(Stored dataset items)

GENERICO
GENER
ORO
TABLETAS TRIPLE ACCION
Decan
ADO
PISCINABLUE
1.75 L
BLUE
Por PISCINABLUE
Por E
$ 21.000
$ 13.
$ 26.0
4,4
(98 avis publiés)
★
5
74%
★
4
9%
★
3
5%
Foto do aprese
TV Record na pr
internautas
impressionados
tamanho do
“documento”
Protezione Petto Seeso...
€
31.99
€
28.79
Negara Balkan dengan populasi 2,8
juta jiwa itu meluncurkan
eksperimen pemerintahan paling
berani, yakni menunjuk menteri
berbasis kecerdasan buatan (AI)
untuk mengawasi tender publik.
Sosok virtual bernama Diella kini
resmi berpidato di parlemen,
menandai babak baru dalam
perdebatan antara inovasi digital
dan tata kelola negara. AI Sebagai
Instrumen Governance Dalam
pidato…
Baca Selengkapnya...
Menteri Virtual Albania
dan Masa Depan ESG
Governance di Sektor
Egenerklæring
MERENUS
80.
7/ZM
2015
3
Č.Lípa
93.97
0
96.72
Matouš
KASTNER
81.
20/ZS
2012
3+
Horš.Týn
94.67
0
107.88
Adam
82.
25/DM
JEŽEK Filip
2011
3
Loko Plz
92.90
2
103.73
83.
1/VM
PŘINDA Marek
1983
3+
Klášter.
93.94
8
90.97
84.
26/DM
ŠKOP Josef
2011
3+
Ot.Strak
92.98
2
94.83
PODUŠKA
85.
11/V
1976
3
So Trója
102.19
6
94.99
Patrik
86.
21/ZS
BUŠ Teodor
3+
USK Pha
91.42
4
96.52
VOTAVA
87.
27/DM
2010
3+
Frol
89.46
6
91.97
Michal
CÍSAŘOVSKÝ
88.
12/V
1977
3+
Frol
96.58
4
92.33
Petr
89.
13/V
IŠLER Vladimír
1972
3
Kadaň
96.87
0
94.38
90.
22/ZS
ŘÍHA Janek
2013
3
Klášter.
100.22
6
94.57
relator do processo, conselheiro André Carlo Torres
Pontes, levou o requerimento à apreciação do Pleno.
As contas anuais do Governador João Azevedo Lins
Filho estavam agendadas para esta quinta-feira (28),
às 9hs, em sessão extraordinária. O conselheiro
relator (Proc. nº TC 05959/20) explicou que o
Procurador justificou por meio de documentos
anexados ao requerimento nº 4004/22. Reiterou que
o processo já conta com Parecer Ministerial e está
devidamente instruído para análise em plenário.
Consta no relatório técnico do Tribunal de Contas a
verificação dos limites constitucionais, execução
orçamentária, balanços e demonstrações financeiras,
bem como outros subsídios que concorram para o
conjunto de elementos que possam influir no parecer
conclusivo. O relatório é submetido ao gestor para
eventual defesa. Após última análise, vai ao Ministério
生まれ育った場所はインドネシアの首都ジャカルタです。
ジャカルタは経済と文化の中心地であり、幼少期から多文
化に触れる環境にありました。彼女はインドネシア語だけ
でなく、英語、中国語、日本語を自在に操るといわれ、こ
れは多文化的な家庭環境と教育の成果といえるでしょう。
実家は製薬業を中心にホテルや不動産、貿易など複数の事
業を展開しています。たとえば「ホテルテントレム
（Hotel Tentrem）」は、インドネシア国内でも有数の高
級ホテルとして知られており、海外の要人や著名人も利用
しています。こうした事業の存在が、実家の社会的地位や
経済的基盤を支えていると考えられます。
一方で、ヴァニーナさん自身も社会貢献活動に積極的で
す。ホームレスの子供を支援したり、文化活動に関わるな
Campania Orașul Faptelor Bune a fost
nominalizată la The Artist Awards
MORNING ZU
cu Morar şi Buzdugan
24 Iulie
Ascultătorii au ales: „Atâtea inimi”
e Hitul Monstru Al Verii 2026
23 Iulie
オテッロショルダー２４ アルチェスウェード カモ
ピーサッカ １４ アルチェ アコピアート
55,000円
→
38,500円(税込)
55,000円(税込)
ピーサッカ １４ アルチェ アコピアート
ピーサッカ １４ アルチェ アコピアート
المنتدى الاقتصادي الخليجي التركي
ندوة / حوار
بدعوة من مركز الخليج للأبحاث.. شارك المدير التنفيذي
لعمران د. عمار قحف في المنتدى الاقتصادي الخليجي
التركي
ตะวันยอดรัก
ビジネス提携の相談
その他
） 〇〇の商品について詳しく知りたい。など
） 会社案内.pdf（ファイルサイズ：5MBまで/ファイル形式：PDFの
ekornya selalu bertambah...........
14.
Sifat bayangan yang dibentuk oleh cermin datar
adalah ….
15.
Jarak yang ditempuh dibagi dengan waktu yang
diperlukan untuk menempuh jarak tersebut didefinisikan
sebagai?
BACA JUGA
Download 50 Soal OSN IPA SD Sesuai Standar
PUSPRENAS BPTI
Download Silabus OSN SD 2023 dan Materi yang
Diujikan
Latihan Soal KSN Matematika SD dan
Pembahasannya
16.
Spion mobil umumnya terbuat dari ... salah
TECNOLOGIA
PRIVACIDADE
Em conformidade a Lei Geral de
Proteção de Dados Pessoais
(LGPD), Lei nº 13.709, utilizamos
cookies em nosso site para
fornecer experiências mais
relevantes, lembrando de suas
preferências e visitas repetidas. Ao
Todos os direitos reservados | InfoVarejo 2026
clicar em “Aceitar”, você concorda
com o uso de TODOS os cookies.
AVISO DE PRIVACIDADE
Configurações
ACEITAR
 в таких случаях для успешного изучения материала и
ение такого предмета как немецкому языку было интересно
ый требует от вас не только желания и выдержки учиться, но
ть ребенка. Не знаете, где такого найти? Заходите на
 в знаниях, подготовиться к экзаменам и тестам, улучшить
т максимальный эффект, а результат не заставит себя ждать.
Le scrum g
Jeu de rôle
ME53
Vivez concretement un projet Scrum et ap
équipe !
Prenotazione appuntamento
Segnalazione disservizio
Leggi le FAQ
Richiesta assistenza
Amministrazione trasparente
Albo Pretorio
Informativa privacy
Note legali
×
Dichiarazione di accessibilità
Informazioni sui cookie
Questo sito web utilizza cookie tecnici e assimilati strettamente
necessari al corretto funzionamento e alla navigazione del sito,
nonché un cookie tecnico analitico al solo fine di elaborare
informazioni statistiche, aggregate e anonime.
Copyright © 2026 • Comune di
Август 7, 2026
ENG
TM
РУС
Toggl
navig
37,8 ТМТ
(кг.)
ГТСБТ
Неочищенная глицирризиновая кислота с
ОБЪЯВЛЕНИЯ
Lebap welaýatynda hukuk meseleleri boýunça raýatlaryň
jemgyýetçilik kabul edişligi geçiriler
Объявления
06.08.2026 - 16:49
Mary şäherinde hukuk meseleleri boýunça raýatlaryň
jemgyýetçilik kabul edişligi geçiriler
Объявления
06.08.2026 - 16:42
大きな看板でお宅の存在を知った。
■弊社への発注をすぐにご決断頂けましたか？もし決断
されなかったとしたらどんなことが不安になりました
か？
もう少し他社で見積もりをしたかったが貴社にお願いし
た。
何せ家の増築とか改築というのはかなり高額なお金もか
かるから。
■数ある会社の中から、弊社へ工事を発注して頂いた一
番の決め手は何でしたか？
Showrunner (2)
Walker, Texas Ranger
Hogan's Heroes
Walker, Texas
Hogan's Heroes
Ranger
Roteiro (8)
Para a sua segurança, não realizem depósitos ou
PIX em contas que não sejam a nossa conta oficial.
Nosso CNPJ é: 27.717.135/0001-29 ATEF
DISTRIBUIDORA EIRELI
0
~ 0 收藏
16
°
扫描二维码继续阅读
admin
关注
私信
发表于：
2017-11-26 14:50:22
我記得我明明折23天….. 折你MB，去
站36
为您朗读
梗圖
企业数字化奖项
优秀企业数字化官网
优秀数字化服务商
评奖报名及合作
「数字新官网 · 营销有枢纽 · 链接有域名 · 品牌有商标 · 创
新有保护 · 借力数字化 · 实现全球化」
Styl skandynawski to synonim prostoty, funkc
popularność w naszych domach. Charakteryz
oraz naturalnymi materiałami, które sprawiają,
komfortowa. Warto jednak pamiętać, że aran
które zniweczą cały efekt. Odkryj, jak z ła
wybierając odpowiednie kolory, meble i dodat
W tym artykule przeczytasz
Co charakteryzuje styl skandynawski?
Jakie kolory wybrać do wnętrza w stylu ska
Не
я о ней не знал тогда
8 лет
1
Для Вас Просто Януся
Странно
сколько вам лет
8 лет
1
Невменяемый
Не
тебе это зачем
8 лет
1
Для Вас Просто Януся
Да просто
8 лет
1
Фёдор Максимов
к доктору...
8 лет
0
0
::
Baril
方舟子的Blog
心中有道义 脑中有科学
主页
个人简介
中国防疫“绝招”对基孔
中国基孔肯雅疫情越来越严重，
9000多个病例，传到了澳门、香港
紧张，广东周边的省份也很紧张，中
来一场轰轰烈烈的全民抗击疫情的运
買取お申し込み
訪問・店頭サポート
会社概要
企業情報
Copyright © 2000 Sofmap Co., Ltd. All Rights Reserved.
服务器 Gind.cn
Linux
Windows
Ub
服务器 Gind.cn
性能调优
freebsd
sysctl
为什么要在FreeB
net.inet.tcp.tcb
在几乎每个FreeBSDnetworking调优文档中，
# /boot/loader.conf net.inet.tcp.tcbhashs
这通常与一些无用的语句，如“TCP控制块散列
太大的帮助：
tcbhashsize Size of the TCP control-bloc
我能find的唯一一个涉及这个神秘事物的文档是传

» **Your assignment**
Copy all lines from the data above that contain the word "untuk".

» **Response area**
untuk mengawasi tender publik.
diperlukan untuk menempuh jarak tersebut didefinisikan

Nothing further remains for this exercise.